TASK GOAL: This exercise asks for a copy of each line in the records below with the word "point" in it.

Page segmentation data

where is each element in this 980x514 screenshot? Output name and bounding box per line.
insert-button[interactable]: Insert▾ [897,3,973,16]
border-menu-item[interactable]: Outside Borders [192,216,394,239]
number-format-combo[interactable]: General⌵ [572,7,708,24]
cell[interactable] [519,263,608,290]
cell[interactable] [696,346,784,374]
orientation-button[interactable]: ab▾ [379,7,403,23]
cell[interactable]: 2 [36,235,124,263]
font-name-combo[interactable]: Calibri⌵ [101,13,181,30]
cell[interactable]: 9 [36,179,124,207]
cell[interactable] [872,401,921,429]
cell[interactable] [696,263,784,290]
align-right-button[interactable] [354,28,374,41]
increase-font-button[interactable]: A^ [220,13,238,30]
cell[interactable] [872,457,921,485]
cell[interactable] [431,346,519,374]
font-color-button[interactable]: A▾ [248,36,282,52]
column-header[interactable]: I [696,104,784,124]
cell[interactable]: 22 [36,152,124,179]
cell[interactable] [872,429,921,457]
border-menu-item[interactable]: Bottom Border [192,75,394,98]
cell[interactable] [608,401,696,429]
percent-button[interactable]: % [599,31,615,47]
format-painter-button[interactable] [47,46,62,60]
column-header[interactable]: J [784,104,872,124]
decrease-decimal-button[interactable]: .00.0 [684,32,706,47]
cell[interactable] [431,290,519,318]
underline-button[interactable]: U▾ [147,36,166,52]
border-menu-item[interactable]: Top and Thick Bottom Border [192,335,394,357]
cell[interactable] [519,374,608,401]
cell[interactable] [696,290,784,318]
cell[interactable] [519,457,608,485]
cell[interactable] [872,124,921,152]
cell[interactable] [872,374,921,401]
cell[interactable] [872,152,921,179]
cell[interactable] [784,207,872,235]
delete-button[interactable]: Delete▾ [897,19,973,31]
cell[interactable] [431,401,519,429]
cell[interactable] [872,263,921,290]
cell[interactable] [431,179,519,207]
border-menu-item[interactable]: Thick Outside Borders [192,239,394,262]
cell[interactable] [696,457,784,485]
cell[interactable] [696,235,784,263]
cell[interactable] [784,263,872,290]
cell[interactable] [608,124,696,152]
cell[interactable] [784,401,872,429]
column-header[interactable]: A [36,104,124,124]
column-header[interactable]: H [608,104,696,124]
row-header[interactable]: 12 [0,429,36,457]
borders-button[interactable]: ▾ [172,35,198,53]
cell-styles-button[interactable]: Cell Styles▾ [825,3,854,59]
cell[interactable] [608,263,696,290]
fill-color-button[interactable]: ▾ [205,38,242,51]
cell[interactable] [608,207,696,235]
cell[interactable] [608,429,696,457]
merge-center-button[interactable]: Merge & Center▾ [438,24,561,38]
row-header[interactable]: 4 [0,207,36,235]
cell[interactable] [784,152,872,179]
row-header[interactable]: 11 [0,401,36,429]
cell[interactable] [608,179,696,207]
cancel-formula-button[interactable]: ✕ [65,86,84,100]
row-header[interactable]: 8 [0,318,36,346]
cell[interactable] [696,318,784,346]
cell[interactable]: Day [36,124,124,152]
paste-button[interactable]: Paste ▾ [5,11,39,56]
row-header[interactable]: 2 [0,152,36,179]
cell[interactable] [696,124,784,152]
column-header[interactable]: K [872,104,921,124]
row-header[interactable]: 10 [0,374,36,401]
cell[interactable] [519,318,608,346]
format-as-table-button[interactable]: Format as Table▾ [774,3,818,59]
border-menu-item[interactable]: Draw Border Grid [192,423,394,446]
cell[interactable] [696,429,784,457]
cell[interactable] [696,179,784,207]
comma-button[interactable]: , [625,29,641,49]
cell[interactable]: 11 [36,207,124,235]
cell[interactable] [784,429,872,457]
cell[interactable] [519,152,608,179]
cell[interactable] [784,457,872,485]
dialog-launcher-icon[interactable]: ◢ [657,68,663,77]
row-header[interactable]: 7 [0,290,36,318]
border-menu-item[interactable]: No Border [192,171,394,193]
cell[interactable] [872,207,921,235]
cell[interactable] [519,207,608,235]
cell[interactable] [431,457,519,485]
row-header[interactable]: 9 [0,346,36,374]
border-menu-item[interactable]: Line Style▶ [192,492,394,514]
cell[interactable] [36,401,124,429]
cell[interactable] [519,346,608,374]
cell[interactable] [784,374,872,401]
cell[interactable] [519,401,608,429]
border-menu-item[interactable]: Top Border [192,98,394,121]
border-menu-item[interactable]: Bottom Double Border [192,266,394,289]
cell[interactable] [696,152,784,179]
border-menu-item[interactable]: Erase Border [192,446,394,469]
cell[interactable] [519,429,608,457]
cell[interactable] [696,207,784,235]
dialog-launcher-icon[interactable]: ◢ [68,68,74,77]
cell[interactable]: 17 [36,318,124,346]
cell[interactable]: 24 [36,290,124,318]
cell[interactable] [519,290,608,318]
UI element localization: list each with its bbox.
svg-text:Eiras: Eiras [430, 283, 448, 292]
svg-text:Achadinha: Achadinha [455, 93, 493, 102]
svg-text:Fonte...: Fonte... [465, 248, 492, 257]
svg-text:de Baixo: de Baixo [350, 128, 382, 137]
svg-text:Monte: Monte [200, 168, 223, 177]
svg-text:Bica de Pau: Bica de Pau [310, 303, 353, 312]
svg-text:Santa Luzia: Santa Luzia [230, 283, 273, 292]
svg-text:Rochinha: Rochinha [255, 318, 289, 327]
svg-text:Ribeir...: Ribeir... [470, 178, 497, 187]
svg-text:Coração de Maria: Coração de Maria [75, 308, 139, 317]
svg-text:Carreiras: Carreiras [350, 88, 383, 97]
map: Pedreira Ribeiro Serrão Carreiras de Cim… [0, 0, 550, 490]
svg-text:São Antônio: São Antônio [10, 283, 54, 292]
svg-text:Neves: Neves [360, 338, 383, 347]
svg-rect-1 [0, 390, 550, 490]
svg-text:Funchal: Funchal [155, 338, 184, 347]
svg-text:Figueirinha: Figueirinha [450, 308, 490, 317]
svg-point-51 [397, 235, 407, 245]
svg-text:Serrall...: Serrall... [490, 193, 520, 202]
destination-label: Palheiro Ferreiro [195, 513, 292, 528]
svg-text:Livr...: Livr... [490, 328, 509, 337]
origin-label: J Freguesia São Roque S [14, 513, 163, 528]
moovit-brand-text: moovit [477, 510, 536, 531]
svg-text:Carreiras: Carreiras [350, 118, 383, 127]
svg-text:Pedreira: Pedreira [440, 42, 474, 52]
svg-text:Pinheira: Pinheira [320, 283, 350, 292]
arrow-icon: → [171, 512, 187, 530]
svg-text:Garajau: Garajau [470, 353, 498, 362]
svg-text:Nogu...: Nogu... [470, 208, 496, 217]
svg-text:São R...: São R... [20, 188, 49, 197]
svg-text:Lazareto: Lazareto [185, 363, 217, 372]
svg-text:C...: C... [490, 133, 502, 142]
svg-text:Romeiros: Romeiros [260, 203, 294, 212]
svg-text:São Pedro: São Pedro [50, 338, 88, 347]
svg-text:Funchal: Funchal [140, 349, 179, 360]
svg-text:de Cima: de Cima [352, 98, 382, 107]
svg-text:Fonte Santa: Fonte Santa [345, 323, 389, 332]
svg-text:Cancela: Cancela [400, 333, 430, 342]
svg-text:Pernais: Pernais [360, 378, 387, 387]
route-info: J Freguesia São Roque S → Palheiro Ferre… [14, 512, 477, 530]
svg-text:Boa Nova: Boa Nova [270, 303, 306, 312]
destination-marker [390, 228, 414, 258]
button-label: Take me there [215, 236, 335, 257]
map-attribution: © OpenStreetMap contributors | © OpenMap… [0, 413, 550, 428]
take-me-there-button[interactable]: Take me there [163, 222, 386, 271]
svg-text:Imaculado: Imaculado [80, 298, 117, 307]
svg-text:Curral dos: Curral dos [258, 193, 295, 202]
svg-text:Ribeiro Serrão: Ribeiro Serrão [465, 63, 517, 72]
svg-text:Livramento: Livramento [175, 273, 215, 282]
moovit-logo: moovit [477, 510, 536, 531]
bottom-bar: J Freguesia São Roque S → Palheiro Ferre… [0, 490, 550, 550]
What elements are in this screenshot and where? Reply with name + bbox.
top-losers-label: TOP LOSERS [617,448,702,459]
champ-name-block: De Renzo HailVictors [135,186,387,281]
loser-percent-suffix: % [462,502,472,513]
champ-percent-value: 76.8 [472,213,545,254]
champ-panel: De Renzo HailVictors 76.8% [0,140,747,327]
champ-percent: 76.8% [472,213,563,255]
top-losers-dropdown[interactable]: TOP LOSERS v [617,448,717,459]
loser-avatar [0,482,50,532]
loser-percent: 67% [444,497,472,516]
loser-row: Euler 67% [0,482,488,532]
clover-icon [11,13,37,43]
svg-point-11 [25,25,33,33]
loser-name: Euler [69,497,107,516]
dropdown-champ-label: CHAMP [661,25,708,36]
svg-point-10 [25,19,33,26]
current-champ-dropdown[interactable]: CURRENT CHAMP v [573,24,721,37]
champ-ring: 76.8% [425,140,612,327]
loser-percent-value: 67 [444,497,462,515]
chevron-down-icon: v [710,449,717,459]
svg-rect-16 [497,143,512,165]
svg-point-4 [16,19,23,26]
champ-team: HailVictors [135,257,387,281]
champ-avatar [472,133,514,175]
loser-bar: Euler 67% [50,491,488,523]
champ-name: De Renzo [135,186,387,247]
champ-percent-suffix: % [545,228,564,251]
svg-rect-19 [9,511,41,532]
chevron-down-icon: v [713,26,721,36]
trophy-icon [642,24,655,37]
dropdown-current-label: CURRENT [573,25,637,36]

RESPONSE TO THE TASK:
svg-point-51 [397, 235, 407, 245]
svg-point-11 [25,25,33,33]
svg-point-10 [25,19,33,26]
svg-point-4 [16,19,23,26]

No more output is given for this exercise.